Collected data:
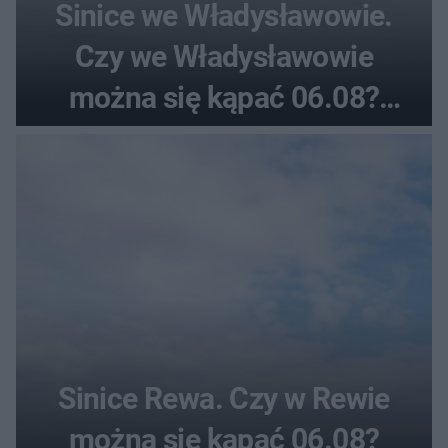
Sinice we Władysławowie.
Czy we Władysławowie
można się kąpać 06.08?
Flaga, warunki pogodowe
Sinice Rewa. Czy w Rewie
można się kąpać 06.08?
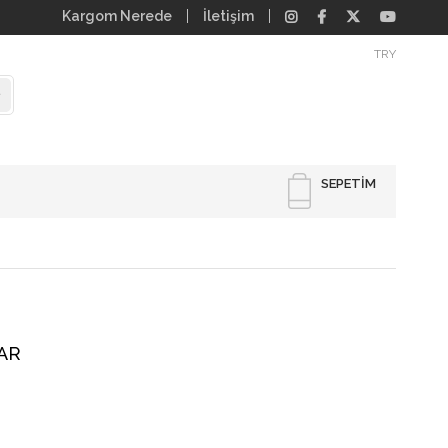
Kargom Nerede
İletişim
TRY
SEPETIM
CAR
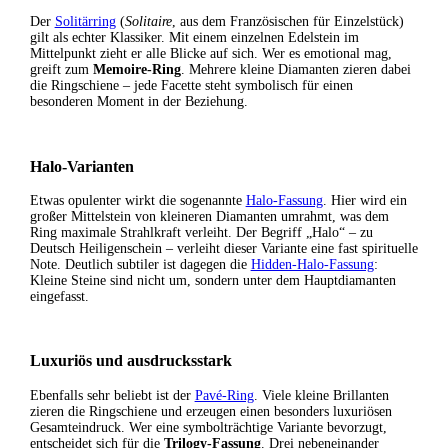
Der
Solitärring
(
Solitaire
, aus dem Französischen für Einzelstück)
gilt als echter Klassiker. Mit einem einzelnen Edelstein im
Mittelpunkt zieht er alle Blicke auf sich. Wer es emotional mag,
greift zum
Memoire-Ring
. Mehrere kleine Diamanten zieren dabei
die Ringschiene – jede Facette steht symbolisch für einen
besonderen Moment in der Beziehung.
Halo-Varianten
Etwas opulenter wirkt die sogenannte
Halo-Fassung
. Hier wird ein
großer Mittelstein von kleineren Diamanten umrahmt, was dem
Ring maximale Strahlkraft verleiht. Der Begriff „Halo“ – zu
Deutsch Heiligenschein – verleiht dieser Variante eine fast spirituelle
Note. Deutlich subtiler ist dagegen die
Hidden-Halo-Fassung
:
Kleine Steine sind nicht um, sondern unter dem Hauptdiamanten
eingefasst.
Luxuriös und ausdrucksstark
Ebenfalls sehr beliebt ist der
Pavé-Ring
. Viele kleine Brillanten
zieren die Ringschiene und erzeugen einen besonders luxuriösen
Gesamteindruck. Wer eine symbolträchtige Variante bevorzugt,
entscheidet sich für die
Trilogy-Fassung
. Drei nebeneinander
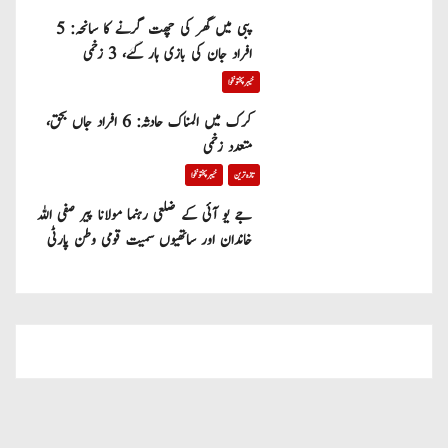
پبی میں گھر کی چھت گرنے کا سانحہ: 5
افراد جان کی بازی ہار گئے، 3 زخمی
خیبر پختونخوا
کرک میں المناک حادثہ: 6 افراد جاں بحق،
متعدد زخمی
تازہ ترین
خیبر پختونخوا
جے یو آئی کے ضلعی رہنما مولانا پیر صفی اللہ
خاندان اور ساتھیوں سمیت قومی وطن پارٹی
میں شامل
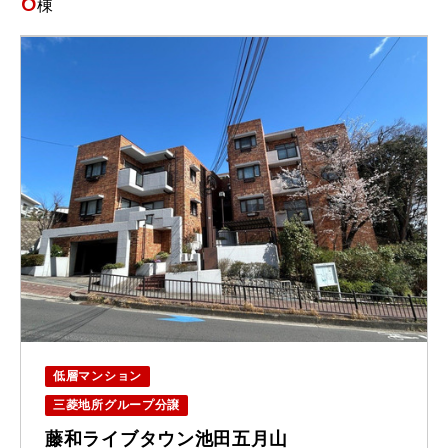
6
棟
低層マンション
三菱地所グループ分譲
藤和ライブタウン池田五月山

Task directions: The lines above that hold the word "verleiht" are the ones to copy.

Final answer:
Ring maximale Strahlkraft verleiht. Der Begriff „Halo“ – zu
Deutsch Heiligenschein – verleiht dieser Variante eine fast spirituelle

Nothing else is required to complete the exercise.